The CFPB's maneuver is simply a price control that will make credit scores a less reliable signal in the marketplace, while the other two actions are direct handouts to groups (college grads, retirees getting pensions) that by and large don't need the help.
Health regulators have been busy too. The surgeon general issued a call for new warning labels on alcohol, based on an unscientific reading of the data. The Food and Drug Administration (FDA), meanwhile, banned a common dye used in processed foods and outlined plans to require lower nicotine levels in cigarettes.
In fairness, this flurry of activity has resulted in a few positive policy changes too. After years of abuse, the Drug Enforcement Administration (DEA) is finally changing its airport policies to limit forfeitures of travelers' legal property. And the FDA gave a long-awaited thumbs-up to Zyn nicotine patches, which are a healthier way to get that buzz than sucking on a cigarette.
For obvious reasons, it's difficult to compare Biden's busy lame-duck session with other outgoing administrations in any sort of objective way.
In part, that's because we haven't seen a transition like this one in quite some time. Most recent presidents have served two terms, which provides a much longer runway for the completion of ongoing administrative and regulatory projects. When President Barack Obama won reelection in 2012, everyone working for him knew they had exactly four more years ahead.
The only one-term presidency in recent history was Donald Trump's, and the final weeks of that administration included a light policymaking schedule punctuated by a very different kind of chaos: a riot, an impeachment, and so on. Even so, Trump and his underlings found the time to order a half-dozen executions, appoint a clutch of new judges, and pardon some of the president's friends.

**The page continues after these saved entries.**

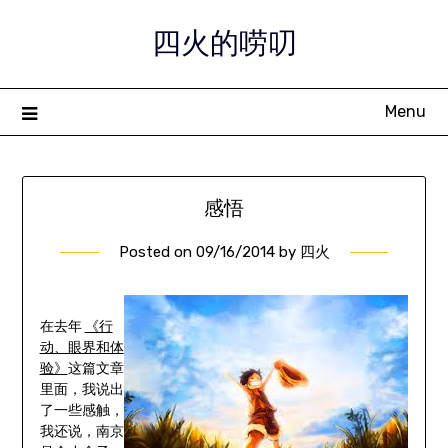
Skip
四火的唠叨
to
content
Menu
感悟
Posted on
09/16/2014
by
四火
在去年
《行
动、眼界和体
验》
这篇文章
里面，我说出
了一些感触，
我还说，南京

Biden's lame-duck period seems different because the various bureaucrats and regulators only learned in early November that their work would have to get wrapped up in a matter of weeks, rather than years. That's probably the best explanation for the rushed manner of, say, the FTC's recent action against Deere & Company.

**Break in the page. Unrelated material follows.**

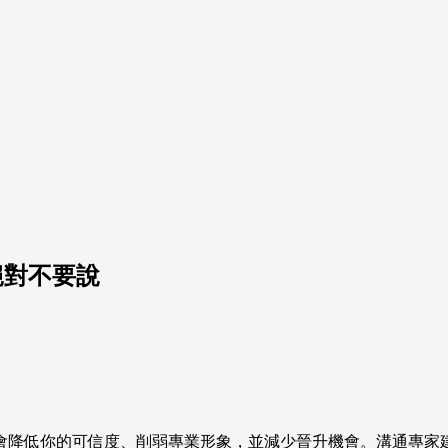
絕對不要說
會降低你的可信度、削弱專業形象，並減少晉升機會。溝通專家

Neil Chilson, a former lawyer for the FTC who was at the commission during the transition from the Obama administration to the first Trump one, underlined the unusual nature of the Deere lawsuit in a post on X. During that earlier transition, "the majority pushed through settlements at the very end. Some were controversial. But I get why they wanted to close out cases," Chilson wrote. "But slamming out the filing of NEW LAWSUIT on a partisan 3-2 vote in the waning days is silly."
The same could be said about a bunch of other things Biden has done this month. Why should an unpopular president, heading into retirement on the back of an electoral defeat by his hand-picked successor, get to decide the fate of U.S. Steel, prohibit future energy projects, make credit scores less reliable, or hand out special favors to Democratic constituencies like college grads and public workers?
This all probably points to the need to shorten the time between Election Day and the inauguration of a new president. That period has already been shortened once: In 1933, the 20th Amendment moved Inauguration Day from March 4 to January 20, in large part because the then-four-month lame-duck period was seen as being far too long (especially once modern means of communication and travel over long distances were developed).
These days, there's no good reason why a new president shouldn't be inaugurated the day after Congress counts the electoral votes. That would trim two weeks off the lame-duck period—but don't hold your breath for any changes.
Instead, we're left with the bizarre sight of an outgoing administration, one rejected by the American people, issuing costly regulations and filing "silly" lawsuits while the clock (eventually) runs out on its time in power.